#### [DIRECTIONS FOR THIS TASK]
Find the string "května" in the records and copy each line where it occurs.

(Stored data entries)
Segment Open

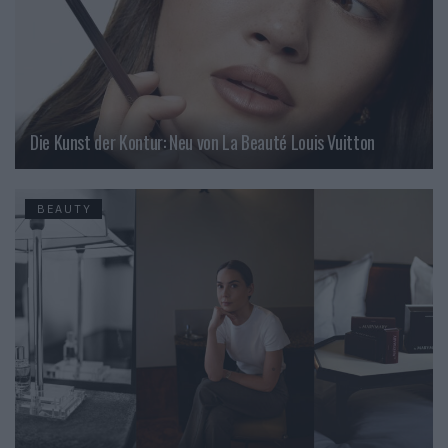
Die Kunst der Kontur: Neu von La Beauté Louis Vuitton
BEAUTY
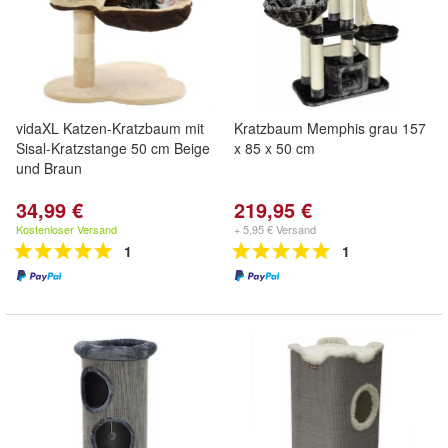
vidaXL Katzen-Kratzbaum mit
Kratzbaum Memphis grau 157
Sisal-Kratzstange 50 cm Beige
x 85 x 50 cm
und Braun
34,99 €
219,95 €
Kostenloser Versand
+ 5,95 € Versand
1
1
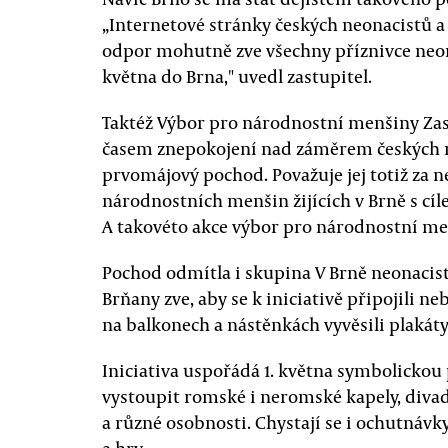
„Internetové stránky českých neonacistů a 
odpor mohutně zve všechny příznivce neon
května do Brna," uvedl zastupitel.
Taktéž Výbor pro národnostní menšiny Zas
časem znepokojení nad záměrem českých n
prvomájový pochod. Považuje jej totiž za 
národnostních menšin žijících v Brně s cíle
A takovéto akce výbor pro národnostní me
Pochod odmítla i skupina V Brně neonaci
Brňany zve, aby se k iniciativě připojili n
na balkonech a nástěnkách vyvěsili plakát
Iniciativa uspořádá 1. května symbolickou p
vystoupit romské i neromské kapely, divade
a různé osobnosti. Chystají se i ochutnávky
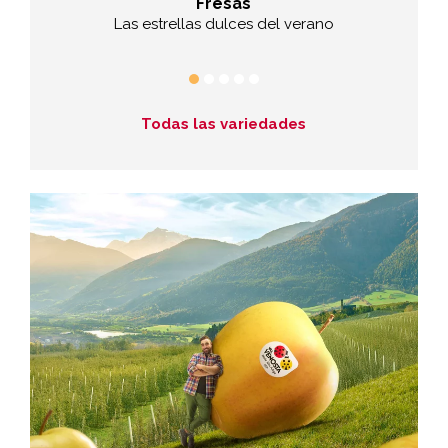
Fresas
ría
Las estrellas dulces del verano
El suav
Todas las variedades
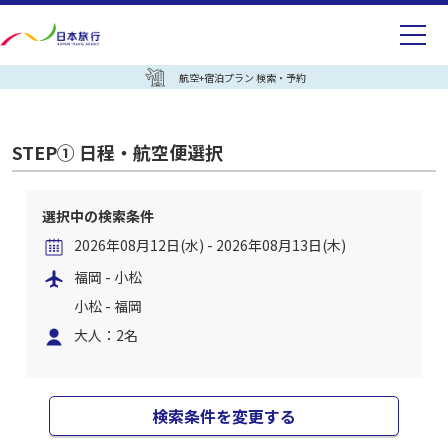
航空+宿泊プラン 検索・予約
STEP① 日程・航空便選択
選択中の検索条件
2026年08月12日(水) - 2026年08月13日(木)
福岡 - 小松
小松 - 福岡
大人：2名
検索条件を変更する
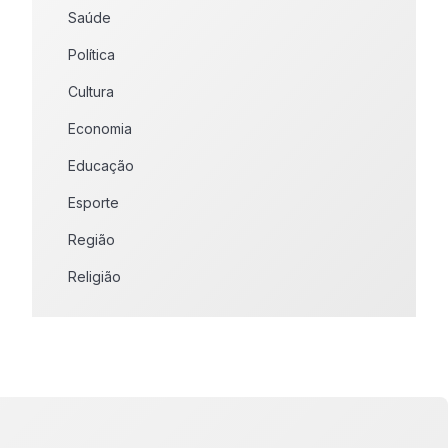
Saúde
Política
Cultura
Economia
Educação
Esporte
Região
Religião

Segment Closed
Segment Open

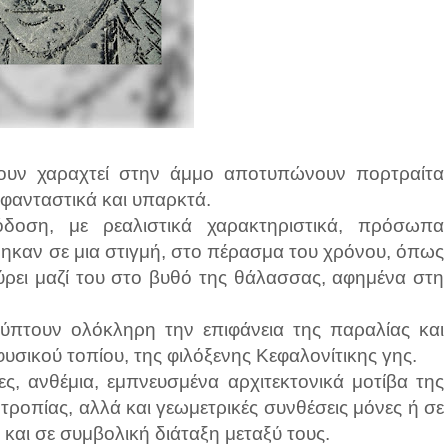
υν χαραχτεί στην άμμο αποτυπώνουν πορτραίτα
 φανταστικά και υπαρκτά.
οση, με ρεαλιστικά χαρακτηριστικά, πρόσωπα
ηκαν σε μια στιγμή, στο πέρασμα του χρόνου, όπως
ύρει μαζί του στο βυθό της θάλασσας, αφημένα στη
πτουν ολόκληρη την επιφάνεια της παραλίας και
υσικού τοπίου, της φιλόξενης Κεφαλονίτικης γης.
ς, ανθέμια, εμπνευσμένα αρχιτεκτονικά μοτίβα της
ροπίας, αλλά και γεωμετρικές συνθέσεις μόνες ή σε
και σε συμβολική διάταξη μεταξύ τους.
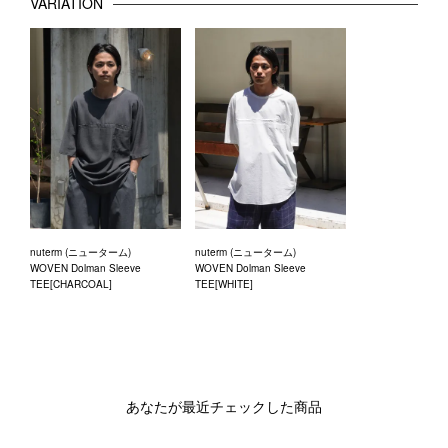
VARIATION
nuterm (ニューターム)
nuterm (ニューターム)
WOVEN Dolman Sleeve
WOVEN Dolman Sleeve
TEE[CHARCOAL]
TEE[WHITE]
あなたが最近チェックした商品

Segment Closed
Segment Open

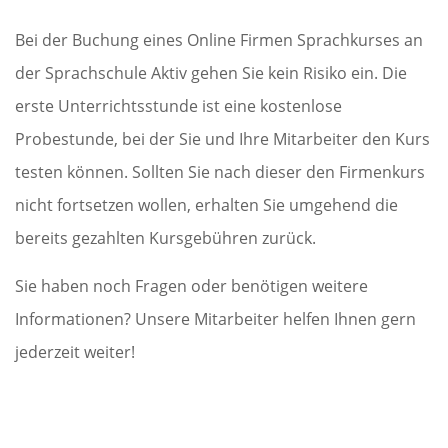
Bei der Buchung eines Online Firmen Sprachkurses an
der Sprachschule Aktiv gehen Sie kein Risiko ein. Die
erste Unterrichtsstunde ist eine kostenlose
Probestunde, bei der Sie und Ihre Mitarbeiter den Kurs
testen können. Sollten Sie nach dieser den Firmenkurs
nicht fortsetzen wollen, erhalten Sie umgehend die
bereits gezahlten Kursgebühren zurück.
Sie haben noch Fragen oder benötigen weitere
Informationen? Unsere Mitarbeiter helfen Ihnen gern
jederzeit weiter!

Segment Closed

#### [SOLVED PROBLEM]
května do Brna," uvedl zastupitel.
Iniciativa uspořádá 1. května symbolickou p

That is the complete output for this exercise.